Prague City Hall wants to allow Parliament to regulate Airbnb in a stricter way!

Prague City Hall plans to request a change to the law in the Czech Parliament so that city rental services like Airbnb can be better regulated.

Councilor Hana Kordová Marvanová (UPC) was authorized to prepare a proposal to amend the Trade Licensing Act of Prague.

Under the amendments to the Trade Licensing Act to be submitted by Prague to Parliament, municipalities may create short-term accommodation rules in apartment buildings, family homes or family recreation buildings. villas in Doha

The draft amendment would provide municipalities with the legal opportunity to limit short-term housing by setting the conditions for such a service, particularly in apartment buildings, i.e. the maximum number of people accommodated at the same time or the maximum number of overnight accommodation in one calendar year.

The emergency due to the coronavirus epidemic led to a significant reduction in short-term lodging services. Prague wishes to take this to change the circumstances so that short-term accommodation services via platforms, such as Airbnb, do not return to their original state, which, according to a press release from the City Hall, was insupportable in terms of the city center lives.

"The essence of the proposal is to empower municipalities to issue regulations on short-term apartment accommodation. As shown in the run-up to the coronavirus epidemic, the issue of short-term accommodation legislation needs to be resolved, in particular in major cities, as its provision via a platform like Airbnb has extended beyond the common economy for a long time," said Councilor Kordová Marvanova.

"Therefore the legislative framework needs to be adjusted to keep the Czech cities pace with the world capitals with this authority. I hope that this proposal will receive support in this House, as it did in April when the lower house accepted the first of our proposals to enable commercial licensing authorities from digital platforms to obtain information on rented flats to enforce legal obligations better. All of our proposals are designed to ensure that the use of a common economy in short-term housing is reasonable and that the people living there permanently do not have trouble," added Kordová Marvanová.

Short-term accommodation arranged via Internet platforms has grown into a lucrative business with apartments and whole buildings basically being used as hotels but without any legal requirement or accommodation approval. The advantage for these companies is that the situation is difficult to monitor and not entirely clear legally. According to City Hall, this type of business is largely carried out in the gray economy.

The current state of shared accommodation has reduced citizens' access to housing and led to both inconvenience and safety risks for permanent residents. The loss of taxes and charges has affected city and government coffers. The situation has also led to unfair conditions and unequal competition with the hotel industry.

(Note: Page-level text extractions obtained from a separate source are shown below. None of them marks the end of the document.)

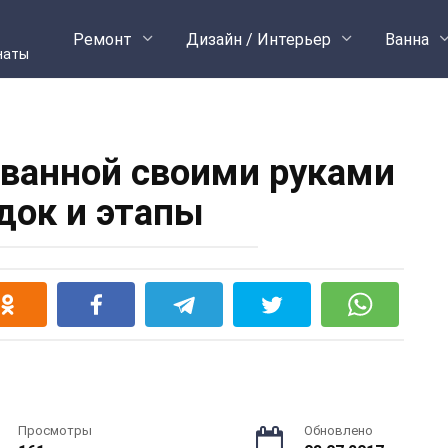
Ремонт
Дизайн / Интерьер
Ванна
наты
 ванной своими руками
док и этапы
Просмотры
Обновлено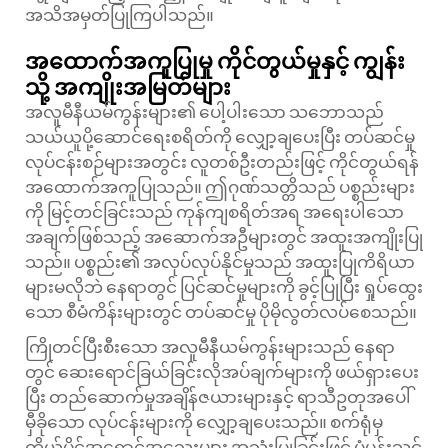
အသိအမှတ်ပြုကြပါသည်။
အထောက်အကူပြုမှု ကိုင်တွယ်မှုနှင့် ကျွန်း
သို့ အကျိုးအမြတ်များ
အလူမီနီယမ်ကွန်းများ၏ ပေါ့ပါးသော သဘောသည်
သယ်ယူပို့ဆောင်ရေးစရိတ်ကို လျှော့ချပေးပြီး တပ်ဆင်မှု
လုပ်ငန်းစဉ်များအတွင်း လူတစ်ဦးတည်းဖြင့် ကိုင်တွယ်ရန်
အထောက်အကူပြုသည်။ ဤဂုဏ်သတ္တိသည် ပစ္စည်းများ
ကို မြင့်တင်ခြင်းသည် ကုန်ကျစရိတ်အရ အရေးပါသော
အချက်ဖြစ်သည့် အဆောက်အဦများတွင် အထူးအကျိုးပြု
သည်။ ပစ္စည်း၏ အလုပ်လုပ်နိုင်မှုသည် အထူးပြုကိရိယာ
များမလိုဘဲ နေရာတွင် ပြင်ဆင်မှုများကို ခွင့်ပြုပြီး ရှုပ်ထွေး
သော စီမံကိန်းများတွင် တပ်ဆင်မှု ပိုမိုလွတ်လပ်စေသည်။
ကြိုတင်ပြီးစီးသော အလူမီနီယမ်ကွန်းများသည် နေရာ
တွင် ဆေးရောင်ခြယ်ခြင်းလိုအပ်ချက်များကို ဖယ်ရှားပေး
ပြီး တည်ဆောက်မှုအချိန်ဇယားများနှင့် ရာသီဥတုအပေါ်
မှီခိုသော လုပ်ငန်းများကို လျှော့ချပေးသည်။ စက်ရုံမှ
ကိုယ်ပိုင်အရောင်အသွေးများ အသုံးပြုခြင်းဖြင့် ပုံပန်းသွင်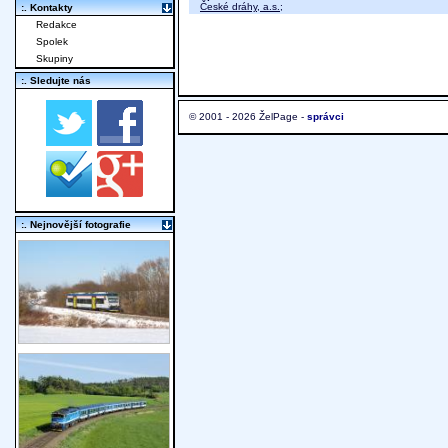
České dráhy, a.s.
;
:. Kontakty
Redakce
Spolek
Skupiny
:. Sledujte nás
© 2001 - 2026 ŽelPage -
správci
:. Nejnovější fotografie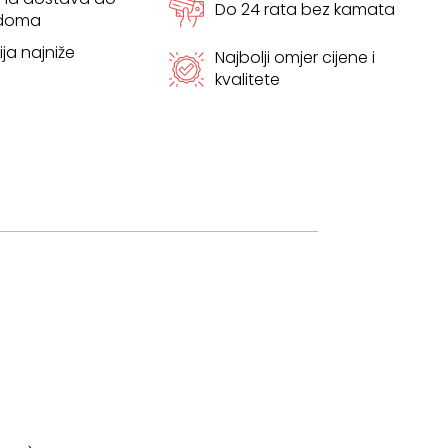
Do 24 rata bez kamata
 doma
ja najniže
Najbolji omjer cijene i
kvalitete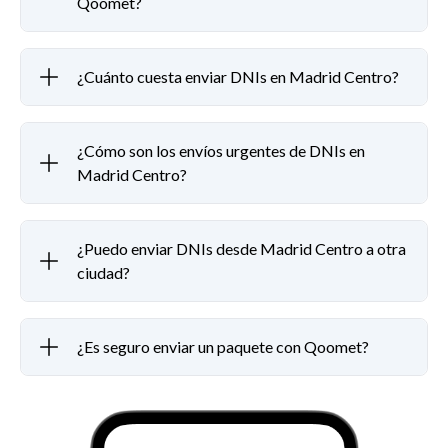
Qoomet?
¿Cuánto cuesta enviar DNIs en Madrid Centro?
¿Cómo son los envíos urgentes de DNIs en
Madrid Centro?
¿Puedo enviar DNIs desde Madrid Centro a otra
ciudad?
¿Es seguro enviar un paquete con Qoomet?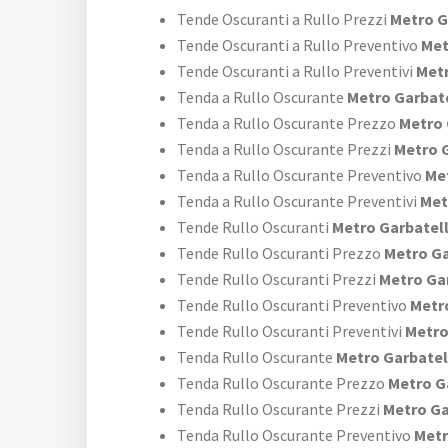
Tende Oscuranti a Rullo Prezzi
Metro G
Tende Oscuranti a Rullo Preventivo
Met
Tende Oscuranti a Rullo Preventivi
Metr
Tenda a Rullo Oscurante
Metro Garbat
Tenda a Rullo Oscurante Prezzo
Metro 
Tenda a Rullo Oscurante Prezzi
Metro G
Tenda a Rullo Oscurante Preventivo
Met
Tenda a Rullo Oscurante Preventivi
Met
Tende Rullo Oscuranti
Metro Garbatel
Tende Rullo Oscuranti Prezzo
Metro Ga
Tende Rullo Oscuranti Prezzi
Metro Ga
Tende Rullo Oscuranti Preventivo
Metro
Tende Rullo Oscuranti Preventivi
Metro
Tenda Rullo Oscurante
Metro Garbatel
Tenda Rullo Oscurante Prezzo
Metro G
Tenda Rullo Oscurante Prezzi
Metro Ga
Tenda Rullo Oscurante Preventivo
Metr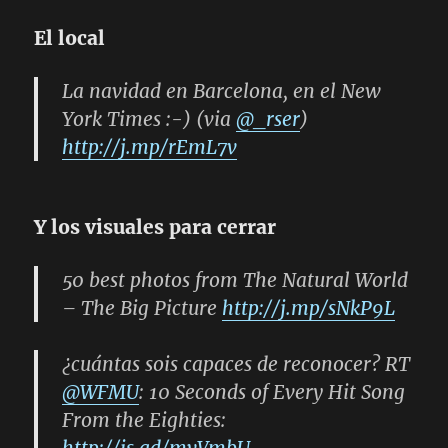
El local
La navidad en Barcelona, en el New
York Times :-) (via
@_rser
)
http://j.mp/rEmL7v
Y los visuales para cerrar
50 best photos from The Natural World
– The Big Picture
http://j.mp/sNkP9L
¿cuántas sois capaces de reconocer?
RT
@WFMU
: 10 Seconds of Every Hit Song
From the Eighties: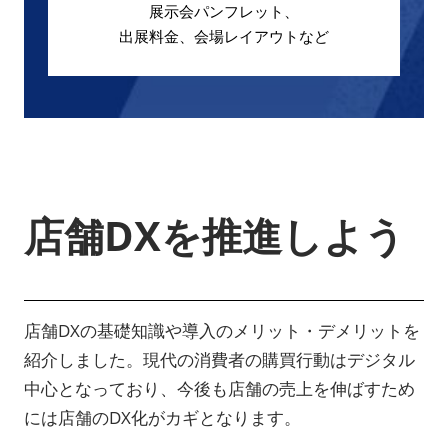
展示会パンフレット、
出展料金、会場レイアウトなど
店舗DXを推進しよう
店舗DXの基礎知識や導入のメリット・デメリットを
紹介しました。現代の消費者の購買行動はデジタル
中心となっており、今後も店舗の売上を伸ばすため
には店舗のDX化がカギとなります。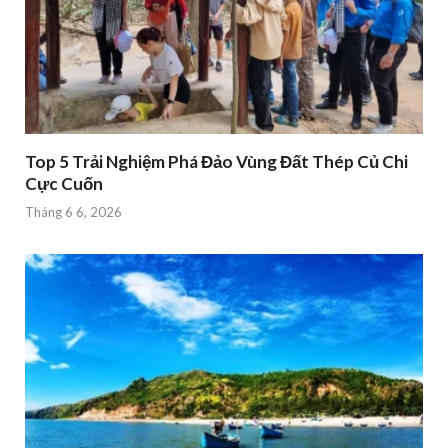
Top 5 Trải Nghiệm Phá Đảo Vùng Đất Thép Củ Chi
Cực Cuốn
Tháng 6 6, 2026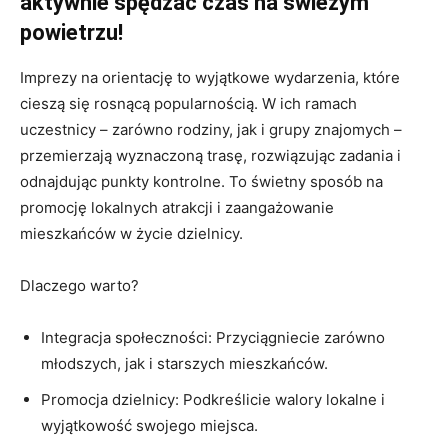
aktywnie spędzać czas na świeżym
powietrzu!
Imprezy na orientację to wyjątkowe wydarzenia, które
cieszą się rosnącą popularnością. W ich ramach
uczestnicy – zarówno rodziny, jak i grupy znajomych –
przemierzają wyznaczoną trasę, rozwiązując zadania i
odnajdując punkty kontrolne. To świetny sposób na
promocję lokalnych atrakcji i zaangażowanie
mieszkańców w życie dzielnicy.
Dlaczego warto?
Integracja społeczności: Przyciągniecie zarówno
młodszych, jak i starszych mieszkańców.
Promocja dzielnicy: Podkreślicie walory lokalne i
wyjątkowość swojego miejsca.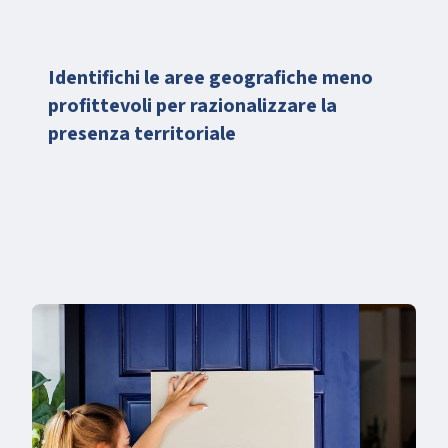
Identifichi le aree geografiche meno
profittevoli per razionalizzare la
presenza territoriale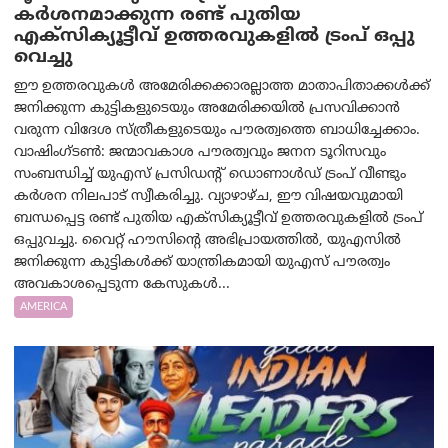
കർശനമാക്കുന്ന രണ്ട് പുതിയ
എക്സിക്യൂട്ടീവ് ഉത്തരവുകളിൽ ട്രംപ് ഒപ്പു
വെച്ചു
ഈ ഉത്തരവുകൾ അമേരിക്കക്കാരല്ലാത്ത മാതാപിതാക്കൾക്ക്
ജനിക്കുന്ന കുട്ടികളുടെയും അമേരിക്കയിൽ പ്രസവിക്കാൻ
വരുന്ന വിദേശ സ്ത്രീകളുടെയും പൗരത്വത്തെ ബാധിച്ചേക്കാം.
വാഷിംഗ്ടണ്‍: ജന്മാവകാശ പൗരത്വവും ജനന ടൂറിസവും
സംബന്ധിച്ച് യുഎസ് പ്രസിഡന്റ് ഡൊണാൾഡ് ട്രംപ് വീണ്ടും
കർശന നിലപാട് സ്വീകരിച്ചു. വ്യാഴാഴ്ച, ഈ വിഷയവുമായി
ബന്ധപ്പെട്ട രണ്ട് പുതിയ എക്സിക്യൂട്ടീവ് ഉത്തരവുകളിൽ ട്രംപ്
ഒപ്പുവച്ചു. വൈറ്റ് ഹൗസിന്റെ അഭിപ്രായത്തിൽ, യുഎസിൽ
ജനിക്കുന്ന കുട്ടികൾക്ക് യാന്ത്രികമായി യുഎസ് പൗരത്വം
അവകാശപ്പെടുന്ന കേസുകൾ...
AMERICA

"The current legislation is not enough to define the legal framework on the enforceability of short-term accomodation services for regulating shared accommodation. The housing demand far exceeds the supply. And properties offered at prices far exceeding the current market rent and more significantly in the context of short-term accommodation are offered to meet housing needs. The housing policy is unsustainable," said Kordová Marvanová.

She added that the long-term state situation in the city center must be resolved at national level, as thousands of flats are not for their intended residential purposes. "It was also inspired by the laws on certain international cities, which usually have greater legislative powers than those available to Prague, that the draft authorisation was submitted," she said.

For short term rentals, other cities already limit the number of days a flat can be used. Amsterdam limits this to 30 days, while London has the 90-day limit, Paris 120-day limit and Berlin 182-day limit. Cities can also impose higher penalties for non-compliance than Prague. In Vienna, for instance, it's up to EUR 50,000.

"Municipalities, including Prague, would have an instrument to protect their residents from excessive noise and other problems by using the proposed authorisation. Similarly, limiting overnight stays will have an advantage over long-term rent over short-term accommodation that can help to resolve housing shortages and develop long-term rentals," says Kordová Marvanová.

She added that the current Coronavirus situation has led to the availability of thousands of apartments in Prague center due to lack of demand for short-term lodging services.

According to available data, in 2018, a total of 11,485 lodging spaces were offered to be rented by Airbnb in Prague, 80% of which were whole or family houses. The city center clearly focused on supply and demand with Old Town with 1,337 units, Vinohrady 1,205 and Žižkov 1,153.